Elle le cherche tout d'abord sur sa couche : recherche moyennement courageuse à nos yeux et ne soyons pas étonnés qu'elle ne le trouve pas ! Elle prend alors un temps de réflexion : "Je me lèverai donc". Autant l'amour du Bien-Aimé semblait empressé (sautant, bondissant, debout, observant, guettant, chantant, lui disant), autant l'amie semble plus passive : il lui dit à deux reprises : "lève-toi, va" et elle reste sur sa couche. Puis, comme elle ne l'y trouve pas, elle prend le temps de réfléchir à un autre plan : "je me lèverai donc, je tournerai, je chercherai". Il n'est donc pas étonnant qu'elle ne le trouve pas mais qu'on la trouve en 3/2 !

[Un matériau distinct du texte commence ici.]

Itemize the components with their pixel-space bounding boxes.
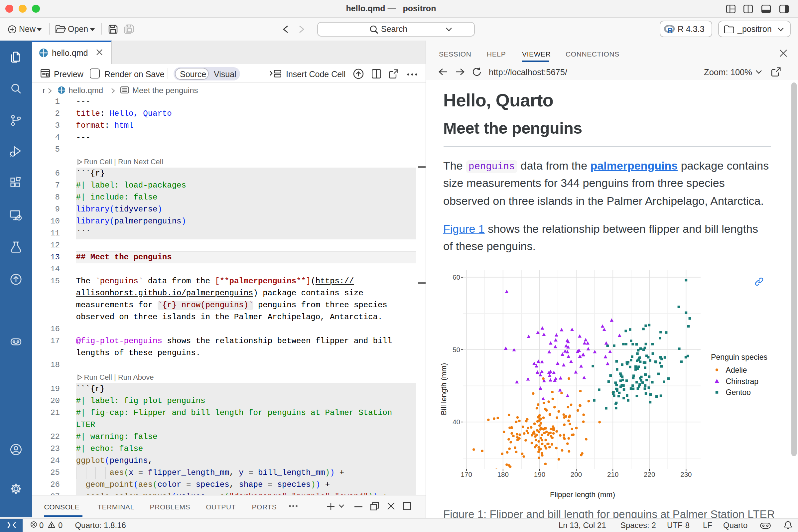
svg-text:40: 40 <box>453 418 460 425</box>
svg-text:Chinstrap: Chinstrap <box>726 377 758 386</box>
svg-text:180: 180 <box>497 471 509 478</box>
svg-text:190: 190 <box>534 471 545 478</box>
svg-text:Bill length (mm): Bill length (mm) <box>440 363 448 415</box>
svg-text:210: 210 <box>607 471 619 478</box>
svg-text:170: 170 <box>461 471 472 478</box>
svg-text:50: 50 <box>453 346 460 354</box>
svg-text:R: R <box>668 26 673 33</box>
svg-text:Adelie: Adelie <box>726 366 747 374</box>
svg-text:200: 200 <box>571 471 582 478</box>
svg-text:Flipper length (mm): Flipper length (mm) <box>550 491 615 499</box>
svg-text:60: 60 <box>453 273 460 281</box>
svg-text:230: 230 <box>680 471 691 478</box>
svg-text:Penguin species: Penguin species <box>711 353 767 361</box>
svg-text:Gentoo: Gentoo <box>726 388 751 397</box>
svg-text:220: 220 <box>644 471 655 478</box>
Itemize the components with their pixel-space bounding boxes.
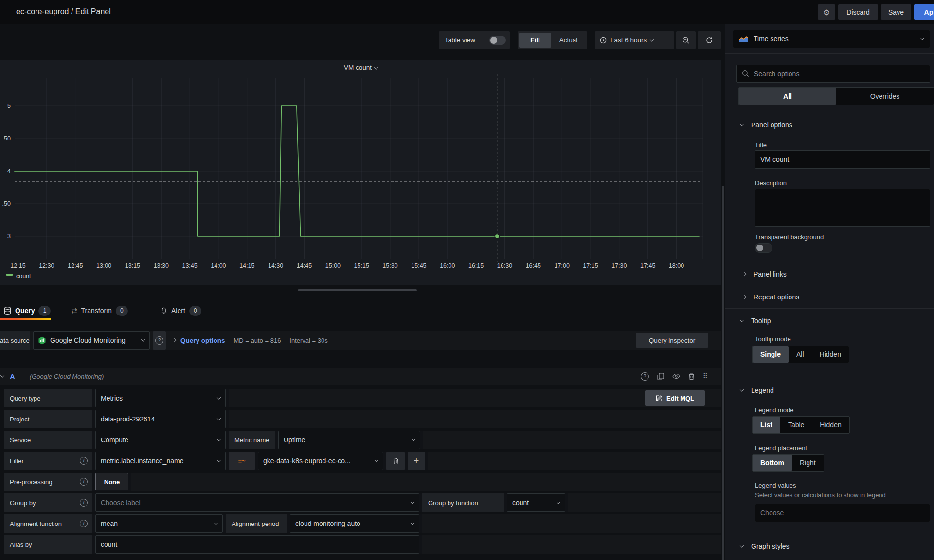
alignment-period-select[interactable]: cloud monitoring auto — [290, 514, 419, 533]
time-series-viz-icon — [739, 35, 749, 43]
refresh-button[interactable] — [698, 31, 721, 49]
actual-option[interactable]: Actual — [551, 36, 586, 44]
legend-placement-group: Bottom Right — [752, 454, 824, 472]
remove-query-trash-icon[interactable] — [688, 373, 695, 380]
panel-options-header: Panel options — [751, 121, 792, 129]
filter-value-select[interactable]: gke-data-k8s-euprod-ec-co... — [258, 452, 383, 470]
grafana-edit-panel: { "header": { "title": "ec-core-euprod /… — [0, 0, 934, 560]
legend-placement-right[interactable]: Right — [792, 455, 824, 471]
transparent-background-toggle[interactable] — [755, 243, 772, 253]
info-icon[interactable]: i — [80, 457, 88, 465]
fill-option[interactable]: Fill — [519, 33, 551, 48]
section-graph-styles[interactable]: Graph styles — [740, 542, 790, 550]
transform-icon: ⇄ — [71, 306, 77, 315]
legend-mode-label: Legend mode — [755, 406, 794, 414]
filter-field-value: metric.label.instance_name — [101, 457, 183, 465]
edit-mql-button[interactable]: Edit MQL — [645, 390, 705, 406]
repeat-options-header: Repeat options — [754, 293, 799, 301]
project-select[interactable]: data-prod-292614 — [95, 410, 226, 428]
tooltip-header: Tooltip — [751, 317, 771, 325]
hide-response-eye-icon[interactable] — [672, 373, 680, 379]
tooltip-mode-all[interactable]: All — [789, 346, 812, 363]
tab-alert[interactable]: Alert 0 — [161, 303, 201, 318]
group-by-function-select[interactable]: count — [507, 493, 565, 512]
section-tooltip[interactable]: Tooltip — [740, 317, 771, 325]
section-panel-options[interactable]: Panel options — [740, 121, 792, 129]
breadcrumb: ec-core-euprod / Edit Panel — [16, 7, 111, 16]
legend-mode-table[interactable]: Table — [780, 417, 812, 433]
database-icon — [4, 307, 11, 315]
panel-title-input[interactable] — [755, 150, 930, 169]
query-ref-header[interactable]: A (Google Cloud Monitoring) ? ⠿ — [0, 368, 721, 385]
alignment-function-label: Alignment function i — [4, 514, 92, 533]
apply-button[interactable]: Apply — [914, 4, 934, 20]
duplicate-icon[interactable] — [657, 373, 664, 380]
options-search-input[interactable] — [753, 70, 925, 78]
row-group-by: Group by i Choose label Group by functio… — [4, 493, 721, 512]
options-search[interactable] — [736, 65, 930, 83]
discard-button[interactable]: Discard — [838, 4, 878, 20]
query-type-value: Metrics — [101, 394, 123, 402]
panel-title[interactable]: VM count — [0, 64, 721, 71]
group-by-select[interactable]: Choose label — [95, 493, 419, 512]
query-help-icon[interactable]: ? — [641, 372, 649, 381]
info-icon[interactable]: i — [80, 520, 88, 527]
back-arrow-icon[interactable]: ← — [0, 5, 7, 18]
zoom-out-button[interactable] — [676, 31, 696, 49]
info-icon[interactable]: i — [80, 499, 88, 507]
visualization-picker[interactable]: Time series — [733, 30, 930, 48]
save-button[interactable]: Save — [881, 4, 911, 20]
row-project: Project data-prod-292614 — [4, 410, 721, 428]
preprocessing-none-button[interactable]: None — [95, 473, 128, 490]
tab-overrides[interactable]: Overrides — [836, 88, 934, 105]
project-value: data-prod-292614 — [101, 415, 155, 423]
collapse-chevron-icon — [0, 373, 4, 377]
legend-header: Legend — [751, 386, 774, 394]
query-inspector-button[interactable]: Query inspector — [636, 332, 708, 348]
alignment-function-label-text: Alignment function — [10, 520, 62, 527]
description-label: Description — [755, 179, 787, 187]
service-label: Service — [4, 431, 92, 449]
add-filter-button[interactable]: + — [408, 452, 425, 470]
options-scrollbar[interactable] — [722, 186, 724, 560]
table-view-switch[interactable] — [489, 36, 506, 45]
panel-description-input[interactable] — [755, 189, 930, 227]
interval-text: Interval = 30s — [289, 337, 327, 344]
query-options-toggle[interactable]: Query options — [173, 331, 225, 350]
alias-by-label: Alias by — [4, 535, 92, 554]
section-repeat-options[interactable]: Repeat options — [743, 293, 799, 301]
tab-transform-label: Transform — [81, 307, 112, 315]
query-type-select[interactable]: Metrics — [95, 389, 226, 407]
title-field-wrap — [755, 150, 930, 169]
legend-mode-list[interactable]: List — [753, 417, 780, 433]
time-range-picker[interactable]: Last 6 hours — [595, 31, 674, 49]
legend-placement-bottom[interactable]: Bottom — [753, 455, 792, 471]
legend-values-select[interactable]: Choose — [755, 504, 930, 522]
datasource-picker[interactable]: Google Cloud Monitoring — [33, 331, 150, 350]
tab-query[interactable]: Query 1 — [4, 303, 51, 318]
section-panel-links[interactable]: Panel links — [743, 270, 787, 278]
tab-all[interactable]: All — [739, 88, 836, 105]
alignment-function-select[interactable]: mean — [95, 514, 223, 533]
row-service: Service Compute Metric name Uptime — [4, 431, 721, 449]
section-legend[interactable]: Legend — [740, 386, 774, 394]
filter-field-select[interactable]: metric.label.instance_name — [95, 452, 226, 470]
drag-handle-icon[interactable]: ⠿ — [703, 372, 708, 380]
filter-operator[interactable]: =~ — [229, 452, 255, 470]
tab-transform[interactable]: ⇄ Transform 0 — [71, 303, 128, 318]
metric-name-select[interactable]: Uptime — [278, 431, 420, 449]
zoom-out-icon — [682, 36, 690, 44]
row-alias: Alias by count — [4, 535, 721, 554]
alias-by-input[interactable]: count — [95, 535, 419, 554]
tooltip-mode-group: Single All Hidden — [752, 346, 849, 363]
info-icon[interactable]: i — [80, 478, 88, 486]
tooltip-mode-hidden[interactable]: Hidden — [812, 346, 849, 363]
table-view-toggle[interactable]: Table view — [439, 31, 510, 49]
tooltip-mode-single[interactable]: Single — [753, 346, 789, 363]
service-select[interactable]: Compute — [95, 431, 226, 449]
datasource-help-button[interactable]: ? — [153, 331, 166, 350]
legend-mode-hidden[interactable]: Hidden — [812, 417, 849, 433]
remove-filter-button[interactable] — [386, 452, 405, 470]
panel-settings-button[interactable]: ⚙ — [818, 4, 835, 20]
pane-resize-handle[interactable] — [298, 289, 417, 291]
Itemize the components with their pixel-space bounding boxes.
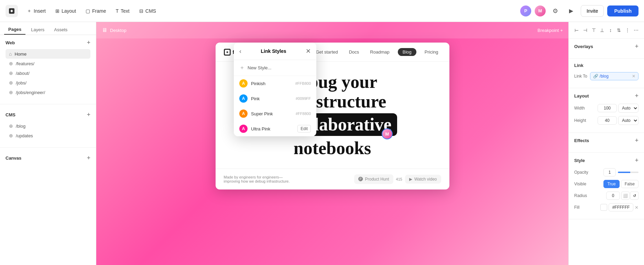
style-header: Style + — [574, 157, 638, 164]
style-item-pink[interactable]: A Pink #0099FF — [234, 91, 316, 106]
opacity-slider[interactable] — [618, 172, 638, 173]
align-center-v-button[interactable]: ↕ — [607, 25, 615, 35]
breakpoint-button[interactable]: Breakpoint + — [537, 28, 563, 33]
popup-back-button[interactable]: ‹ — [239, 48, 241, 55]
add-layout-button[interactable]: + — [635, 92, 638, 100]
height-label: Height — [574, 118, 586, 123]
style-item-ultra-pink[interactable]: A Ultra Pink Edit — [234, 121, 316, 136]
opacity-input[interactable] — [603, 168, 616, 176]
pink-hex: #0099FF — [296, 96, 311, 101]
add-canvas-button[interactable]: + — [87, 154, 90, 162]
tab-layers[interactable]: Layers — [27, 25, 48, 35]
canvas-area[interactable]: 🖥 Desktop Breakpoint + fiberplane Beta — [96, 22, 568, 265]
width-row: Width Auto px % — [574, 104, 638, 113]
style-item-pinkish[interactable]: A Pinkish #FFB800 — [234, 76, 316, 91]
effects-section: Effects + — [569, 133, 644, 153]
ultra-pink-label: Ultra Pink — [251, 126, 270, 131]
height-unit-select[interactable]: Auto px % — [618, 116, 638, 125]
width-label: Width — [574, 106, 585, 111]
nav-pricing[interactable]: Pricing — [422, 48, 441, 56]
site-footer: Made by engineers for engineers—improvin… — [216, 169, 449, 189]
add-effect-button[interactable]: + — [635, 137, 638, 144]
edit-style-button[interactable]: Edit — [297, 125, 311, 132]
sidebar-item-jobs[interactable]: ⊕ /jobs/ — [6, 78, 90, 88]
watch-video-button[interactable]: ▶ Watch video — [405, 175, 441, 184]
overlays-section: Overlays + — [569, 39, 644, 59]
effects-header: Effects + — [574, 137, 638, 144]
product-hunt-badge[interactable]: 🅟 Product Hunt — [354, 174, 393, 184]
link-clear-button[interactable]: ✕ — [632, 74, 635, 79]
nav-roadmap[interactable]: Roadmap — [367, 48, 392, 56]
width-input[interactable] — [598, 104, 617, 112]
layout-button[interactable]: ⊞ Layout — [52, 6, 79, 16]
new-style-plus-icon: ＋ — [239, 64, 245, 71]
add-cms-page-button[interactable]: + — [87, 111, 90, 118]
sidebar-divider-1 — [0, 104, 96, 104]
align-left-button[interactable]: ⊢ — [573, 25, 581, 35]
preview-button[interactable]: ▶ — [565, 5, 577, 17]
sidebar-item-home[interactable]: ⌂ Home — [6, 49, 90, 59]
sidebar-divider-2 — [0, 147, 96, 148]
nav-blog[interactable]: Blog — [398, 48, 416, 56]
ultra-pink-color-dot: A — [239, 125, 248, 133]
nav-get-started[interactable]: Get started — [313, 48, 340, 56]
align-center-h-button[interactable]: ⊣ — [581, 25, 589, 35]
fill-hex-input[interactable] — [609, 203, 633, 211]
align-bottom-button[interactable]: ⇅ — [615, 25, 623, 35]
home-icon: ⌂ — [9, 51, 12, 57]
insert-button[interactable]: ＋ Insert — [23, 6, 49, 16]
add-overlay-button[interactable]: + — [635, 43, 638, 50]
sidebar-item-about[interactable]: ⊕ /about/ — [6, 68, 90, 78]
radius-input[interactable] — [606, 192, 620, 200]
distribute-h-button[interactable]: ⋮ — [624, 25, 632, 35]
sidebar-item-updates[interactable]: ⊕ /updates — [6, 131, 90, 140]
align-right-button[interactable]: ⊤ — [590, 25, 598, 35]
fill-label: Fill — [574, 205, 579, 210]
web-section: Web + ⌂ Home ⊕ /features/ ⊕ /about/ ⊕ /j… — [0, 35, 96, 101]
add-style-button[interactable]: + — [635, 157, 638, 164]
avatar-user-1[interactable]: P — [520, 5, 531, 16]
settings-button[interactable]: ⚙ — [549, 5, 561, 17]
avatar-user-2[interactable]: M — [535, 5, 546, 16]
radius-label: Radius — [574, 193, 587, 198]
hero-line-4: notebooks — [224, 138, 441, 158]
visible-true-button[interactable]: True — [603, 180, 619, 188]
link-to-row: Link To 🔗 /blog ✕ — [574, 72, 638, 80]
popup-close-button[interactable]: ✕ — [306, 47, 311, 55]
frame-button[interactable]: ▢ Frame — [82, 6, 109, 16]
sidebar-item-features[interactable]: ⊕ /features/ — [6, 59, 90, 68]
invite-button[interactable]: Invite — [581, 5, 604, 17]
tab-pages[interactable]: Pages — [4, 25, 25, 35]
plus-icon: + — [560, 28, 563, 33]
radius-round-button[interactable]: ↺ — [630, 192, 638, 200]
nav-docs[interactable]: Docs — [346, 48, 362, 56]
height-value-group: Auto px % — [598, 116, 638, 125]
cms-button[interactable]: ⊟ CMS — [136, 6, 160, 16]
visible-row: Visible True False — [574, 180, 638, 188]
publish-button[interactable]: Publish — [607, 5, 638, 16]
text-icon: T — [116, 8, 119, 14]
link-to-input[interactable]: 🔗 /blog ✕ — [590, 72, 638, 80]
new-style-button[interactable]: ＋ New Style... — [234, 60, 316, 76]
site-nav-links: Get started Docs Roadmap Blog Pricing — [313, 48, 441, 56]
sidebar-item-jobs-engineer[interactable]: ⊕ /jobs/engineer/ — [6, 88, 90, 97]
style-item-super-pink[interactable]: A Super Pink #FF8800 — [234, 106, 316, 121]
layout-section: Layout + Width Auto px % Height — [569, 88, 644, 133]
distribute-v-button[interactable]: ⋯ — [632, 25, 640, 35]
globe-icon-about: ⊕ — [9, 70, 13, 76]
align-top-button[interactable]: ⊥ — [598, 25, 606, 35]
text-button[interactable]: T Text — [112, 6, 133, 16]
height-input[interactable] — [598, 116, 617, 125]
radius-square-button[interactable]: ⬜ — [621, 192, 630, 200]
globe-icon-updates: ⊕ — [9, 133, 13, 138]
fill-color-swatch[interactable] — [600, 204, 607, 211]
tab-assets[interactable]: Assets — [50, 25, 72, 35]
cms-section-header: CMS + — [6, 111, 90, 118]
sidebar-item-blog[interactable]: ⊕ /blog — [6, 121, 90, 131]
add-web-page-button[interactable]: + — [87, 39, 90, 46]
visible-false-button[interactable]: False — [621, 180, 638, 188]
fill-clear-button[interactable]: ✕ — [635, 205, 638, 210]
logo-icon[interactable] — [6, 5, 18, 17]
width-unit-select[interactable]: Auto px % — [618, 104, 638, 113]
pinkish-hex: #FFB800 — [295, 81, 311, 85]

Amour imparfait mais désir d'aimer tout de même. DIEU nous aime là où nous en sommes. Si notre amour pour lui est largement plus mou et passif que celui qu'il nous porte, sachons que lui ne nous en aime pas moins ; il saisit le moindre petit pas que nous faisons vers lui pour faire rebondir l'aventure d'amour. N'hésitons pas à poser notre petit pas en sa direction.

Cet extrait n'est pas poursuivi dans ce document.